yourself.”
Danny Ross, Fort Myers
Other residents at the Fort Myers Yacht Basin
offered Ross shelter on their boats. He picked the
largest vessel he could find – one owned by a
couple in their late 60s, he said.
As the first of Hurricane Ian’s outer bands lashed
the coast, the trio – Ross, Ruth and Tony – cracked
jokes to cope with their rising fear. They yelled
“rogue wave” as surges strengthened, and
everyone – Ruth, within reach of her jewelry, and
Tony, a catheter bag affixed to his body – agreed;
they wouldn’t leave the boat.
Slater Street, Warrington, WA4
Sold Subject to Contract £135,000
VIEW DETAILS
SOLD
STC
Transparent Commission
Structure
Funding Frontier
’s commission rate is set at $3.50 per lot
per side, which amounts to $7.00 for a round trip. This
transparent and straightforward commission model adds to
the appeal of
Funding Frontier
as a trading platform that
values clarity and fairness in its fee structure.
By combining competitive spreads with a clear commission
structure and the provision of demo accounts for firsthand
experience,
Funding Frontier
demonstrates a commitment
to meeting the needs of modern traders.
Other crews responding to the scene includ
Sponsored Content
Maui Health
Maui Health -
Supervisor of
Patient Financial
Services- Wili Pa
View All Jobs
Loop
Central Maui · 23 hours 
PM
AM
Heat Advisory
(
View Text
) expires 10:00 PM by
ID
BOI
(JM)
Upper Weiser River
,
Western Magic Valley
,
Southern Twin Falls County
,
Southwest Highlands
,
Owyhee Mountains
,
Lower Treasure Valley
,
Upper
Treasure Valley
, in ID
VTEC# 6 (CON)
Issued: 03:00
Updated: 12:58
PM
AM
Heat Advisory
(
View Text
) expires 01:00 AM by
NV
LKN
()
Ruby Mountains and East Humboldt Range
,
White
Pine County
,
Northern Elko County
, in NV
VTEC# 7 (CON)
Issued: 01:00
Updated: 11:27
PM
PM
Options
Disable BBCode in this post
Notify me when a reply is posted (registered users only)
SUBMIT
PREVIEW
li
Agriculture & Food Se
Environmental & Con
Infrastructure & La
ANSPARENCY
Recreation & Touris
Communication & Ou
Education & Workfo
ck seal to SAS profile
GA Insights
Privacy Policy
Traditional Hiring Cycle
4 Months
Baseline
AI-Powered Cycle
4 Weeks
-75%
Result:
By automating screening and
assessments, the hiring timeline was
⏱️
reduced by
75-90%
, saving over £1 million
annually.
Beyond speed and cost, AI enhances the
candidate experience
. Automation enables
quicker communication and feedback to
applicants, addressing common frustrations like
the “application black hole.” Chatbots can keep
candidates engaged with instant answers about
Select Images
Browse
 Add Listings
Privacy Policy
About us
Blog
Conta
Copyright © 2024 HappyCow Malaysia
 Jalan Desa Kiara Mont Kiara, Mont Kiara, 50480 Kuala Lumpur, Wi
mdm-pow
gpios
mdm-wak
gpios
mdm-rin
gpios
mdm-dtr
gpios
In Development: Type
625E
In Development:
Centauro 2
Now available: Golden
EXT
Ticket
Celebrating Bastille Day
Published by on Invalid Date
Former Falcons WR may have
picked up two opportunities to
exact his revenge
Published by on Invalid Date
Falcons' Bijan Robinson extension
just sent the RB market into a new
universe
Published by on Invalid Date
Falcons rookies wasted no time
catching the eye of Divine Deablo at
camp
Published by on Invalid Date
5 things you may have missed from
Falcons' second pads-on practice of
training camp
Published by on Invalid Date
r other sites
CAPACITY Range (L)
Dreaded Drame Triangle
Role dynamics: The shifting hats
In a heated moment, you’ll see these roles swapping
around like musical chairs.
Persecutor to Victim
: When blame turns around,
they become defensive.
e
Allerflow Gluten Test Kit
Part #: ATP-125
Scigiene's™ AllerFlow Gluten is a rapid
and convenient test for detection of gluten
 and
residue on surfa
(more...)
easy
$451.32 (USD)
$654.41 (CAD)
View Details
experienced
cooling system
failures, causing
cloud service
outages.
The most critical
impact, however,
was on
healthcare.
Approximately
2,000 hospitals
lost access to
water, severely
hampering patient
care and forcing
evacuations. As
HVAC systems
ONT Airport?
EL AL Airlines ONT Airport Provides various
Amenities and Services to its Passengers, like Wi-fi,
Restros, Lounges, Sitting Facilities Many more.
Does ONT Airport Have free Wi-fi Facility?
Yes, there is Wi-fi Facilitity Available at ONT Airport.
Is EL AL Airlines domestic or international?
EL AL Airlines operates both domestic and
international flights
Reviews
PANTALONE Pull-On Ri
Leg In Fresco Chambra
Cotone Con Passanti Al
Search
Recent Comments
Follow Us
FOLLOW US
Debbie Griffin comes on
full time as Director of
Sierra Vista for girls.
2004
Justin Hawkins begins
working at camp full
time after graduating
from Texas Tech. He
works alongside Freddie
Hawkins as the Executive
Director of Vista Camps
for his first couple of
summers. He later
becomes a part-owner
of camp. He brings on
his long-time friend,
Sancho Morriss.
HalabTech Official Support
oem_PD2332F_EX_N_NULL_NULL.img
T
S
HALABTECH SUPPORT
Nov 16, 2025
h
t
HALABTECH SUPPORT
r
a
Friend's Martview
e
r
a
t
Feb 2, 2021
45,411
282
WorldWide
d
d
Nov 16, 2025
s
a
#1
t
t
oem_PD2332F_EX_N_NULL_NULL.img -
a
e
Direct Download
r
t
········
What is needed is an exact copy of every entry above.

- _Answer for this exercise_:
yourself.”
Danny Ross, Fort Myers
Other residents at the Fort Myers Yacht Basin
offered Ross shelter on their boats. He picked the
largest vessel he could find – one owned by a
couple in their late 60s, he said.
As the first of Hurricane Ian’s outer bands lashed
the coast, the trio – Ross, Ruth and Tony – cracked
jokes to cope with their rising fear. They yelled
“rogue wave” as surges strengthened, and
everyone – Ruth, within reach of her jewelry, and
Tony, a catheter bag affixed to his body – agreed;
they wouldn’t leave the boat.
Slater Street, Warrington, WA4
Sold Subject to Contract £135,000
VIEW DETAILS
SOLD
STC
Transparent Commission
Structure
Funding Frontier
’s commission rate is set at $3.50 per lot
per side, which amounts to $7.00 for a round trip. This
transparent and straightforward commission model adds to
the appeal of
Funding Frontier
as a trading platform that
values clarity and fairness in its fee structure.
By combining competitive spreads with a clear commission
structure and the provision of demo accounts for firsthand
experience,
Funding Frontier
demonstrates a commitment
to meeting the needs of modern traders.
Other crews responding to the scene includ
Sponsored Content
Maui Health
Maui Health -
Supervisor of
Patient Financial
Services- Wili Pa
View All Jobs
Loop
Central Maui · 23 hours 
PM
AM
Heat Advisory
(
View Text
) expires 10:00 PM by
ID
BOI
(JM)
Upper Weiser River
,
Western Magic Valley
,
Southern Twin Falls County
,
Southwest Highlands
,
Owyhee Mountains
,
Lower Treasure Valley
,
Upper
Treasure Valley
, in ID
VTEC# 6 (CON)
Issued: 03:00
Updated: 12:58
PM
AM
Heat Advisory
(
View Text
) expires 01:00 AM by
NV
LKN
()
Ruby Mountains and East Humboldt Range
,
White
Pine County
,
Northern Elko County
, in NV
VTEC# 7 (CON)
Issued: 01:00
Updated: 11:27
PM
PM
Options
Disable BBCode in this post
Notify me when a reply is posted (registered users only)
SUBMIT
PREVIEW
li
Agriculture & Food Se
Environmental & Con
Infrastructure & La
ANSPARENCY
Recreation & Touris
Communication & Ou
Education & Workfo
ck seal to SAS profile
GA Insights
Privacy Policy
Traditional Hiring Cycle
4 Months
Baseline
AI-Powered Cycle
4 Weeks
-75%
Result:
By automating screening and
assessments, the hiring timeline was
⏱️
reduced by
75-90%
, saving over £1 million
annually.
Beyond speed and cost, AI enhances the
candidate experience
. Automation enables
quicker communication and feedback to
applicants, addressing common frustrations like
the “application black hole.” Chatbots can keep
candidates engaged with instant answers about
Select Images
Browse
 Add Listings
Privacy Policy
About us
Blog
Conta
Copyright © 2024 HappyCow Malaysia
 Jalan Desa Kiara Mont Kiara, Mont Kiara, 50480 Kuala Lumpur, Wi
mdm-pow
gpios
mdm-wak
gpios
mdm-rin
gpios
mdm-dtr
gpios
In Development: Type
625E
In Development:
Centauro 2
Now available: Golden
EXT
Ticket
Celebrating Bastille Day
Published by on Invalid Date
Former Falcons WR may have
picked up two opportunities to
exact his revenge
Published by on Invalid Date
Falcons' Bijan Robinson extension
just sent the RB market into a new
universe
Published by on Invalid Date
Falcons rookies wasted no time
catching the eye of Divine Deablo at
camp
Published by on Invalid Date
5 things you may have missed from
Falcons' second pads-on practice of
training camp
Published by on Invalid Date
r other sites
CAPACITY Range (L)
Dreaded Drame Triangle
Role dynamics: The shifting hats
In a heated moment, you’ll see these roles swapping
around like musical chairs.
Persecutor to Victim
: When blame turns around,
they become defensive.
e
Allerflow Gluten Test Kit
Part #: ATP-125
Scigiene's™ AllerFlow Gluten is a rapid
and convenient test for detection of gluten
 and
residue on surfa
(more...)
easy
$451.32 (USD)
$654.41 (CAD)
View Details
experienced
cooling system
failures, causing
cloud service
outages.
The most critical
impact, however,
was on
healthcare.
Approximately
2,000 hospitals
lost access to
water, severely
hampering patient
care and forcing
evacuations. As
HVAC systems
ONT Airport?
EL AL Airlines ONT Airport Provides various
Amenities and Services to its Passengers, like Wi-fi,
Restros, Lounges, Sitting Facilities Many more.
Does ONT Airport Have free Wi-fi Facility?
Yes, there is Wi-fi Facilitity Available at ONT Airport.
Is EL AL Airlines domestic or international?
EL AL Airlines operates both domestic and
international flights
Reviews
PANTALONE Pull-On Ri
Leg In Fresco Chambra
Cotone Con Passanti Al
Search
Recent Comments
Follow Us
FOLLOW US
Debbie Griffin comes on
full time as Director of
Sierra Vista for girls.
2004
Justin Hawkins begins
working at camp full
time after graduating
from Texas Tech. He
works alongside Freddie
Hawkins as the Executive
Director of Vista Camps
for his first couple of
summers. He later
becomes a part-owner
of camp. He brings on
his long-time friend,
Sancho Morriss.
HalabTech Official Support
oem_PD2332F_EX_N_NULL_NULL.img
T
S
HALABTECH SUPPORT
Nov 16, 2025
h
t
HALABTECH SUPPORT
r
a
Friend's Martview
e
r
a
t
Feb 2, 2021
45,411
282
WorldWide
d
d
Nov 16, 2025
s
a
#1
t
t
oem_PD2332F_EX_N_NULL_NULL.img -
a
e
Direct Download
r
t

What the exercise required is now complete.